M. Kiefel, V. Jampani, P. V. Gehler. Permutohedral Lattice CNNs. Computing Research Repository, abs/1412.6618, 2014.

Kiefel et al. introduce convolutional neural networks based on the permutohedral lattice. The main idea is the construction of a permutohedral lattice, replacing the regular grid in two or three dimension used for convolutions. In this sense, convolutional layers are replaced by the following operations:

  • splat: the input is mapped to the lattice, see [1] for details;
  • convolution: the convolution is performed within the lattice;
  • slice: the mapping back from the lattice.

An illustration can be found in Figure 1. According to Kiefel et al., the main advantage of this construction is the ability to train convolutional neural networks on sparse input data (in their paper, this is demonstrated on the MNIST [2] dataset). In another application scenario, the permutohedral lattice allows to incorporate more complex invariances such as rotation (in contrast to convolutions on a regular grid which are usually only invariant to translation).

kiefel

Figure 1 (click to enlarge): Illustration of the splat, convolution and slice operations; taken from the paper.

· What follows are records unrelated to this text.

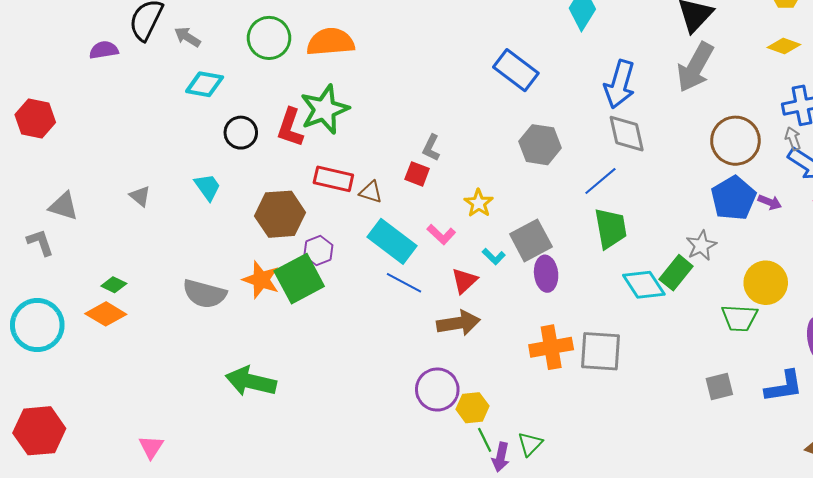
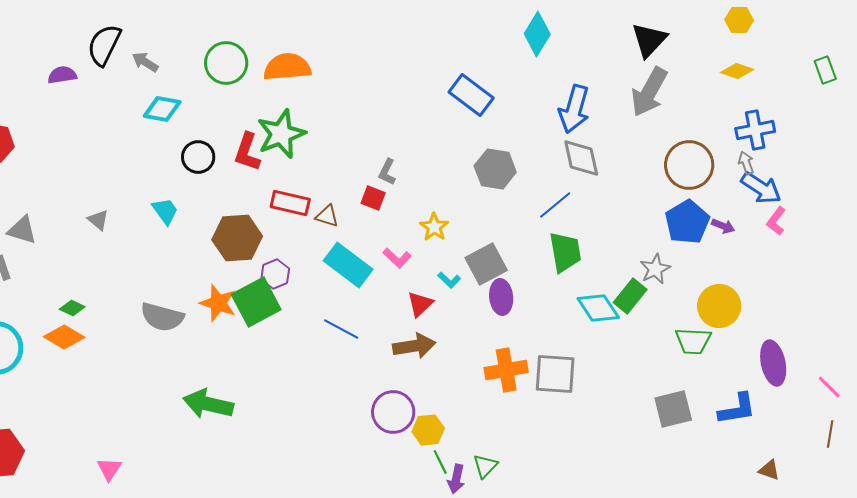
blue line: (404, 283) -> (341, 329), moved
gray square: (719, 386) -> (673, 409), size x1.4

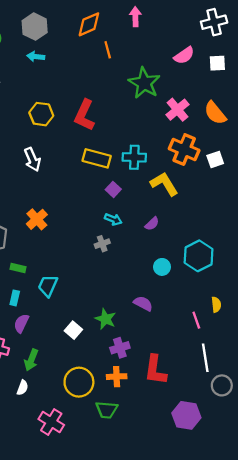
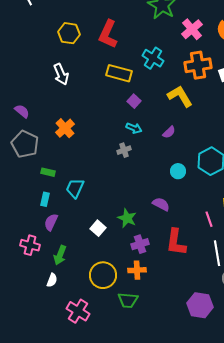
orange cross: (184, 150) -> (198, 65), turned -32
cyan cross: (134, 157) -> (153, 58), moved, turned 30
red L-shape: (155, 370) -> (176, 242), moved

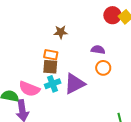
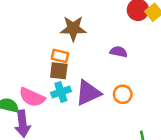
brown star: (61, 32) -> (73, 28), size x1.5
orange circle: (103, 68) -> (123, 94), moved

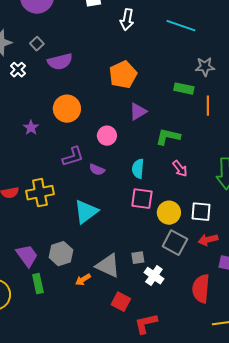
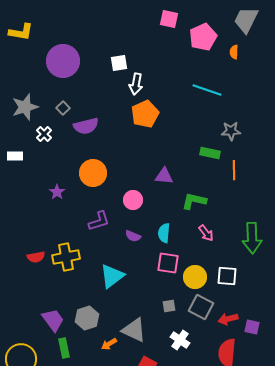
white arrow: (127, 20) -> (136, 84), moved
orange pentagon: (123, 75) -> (145, 114), moved
purple triangle: (138, 112) -> (164, 176), turned 36
purple semicircle: (97, 170) -> (133, 236), moved
red arrow: (208, 240) -> (228, 319), moved
gray square: (138, 258) -> (169, 306), moved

Unfortunately, Kiefel et al. do not give details on training permutohedral lattice convolutional neural networks as they omit the corresponding backpropagation rules. Furthermore, the experiments are not discussed in detail.

  • [1] A. Adams, J. Baek, M. A. Davis. Fast High-Dimensional Filtering Using the Permutohedral Lattice. Comput. Graph. Forum, volume 29, number 2, 2010.
  • [2] Y. LeCun, L. Bottou, Y. Bengio, P. Haffner. Gradient-based learning applied to document recognition. Proceedings of the IEEE, 86(11):2278-2324, November 1998.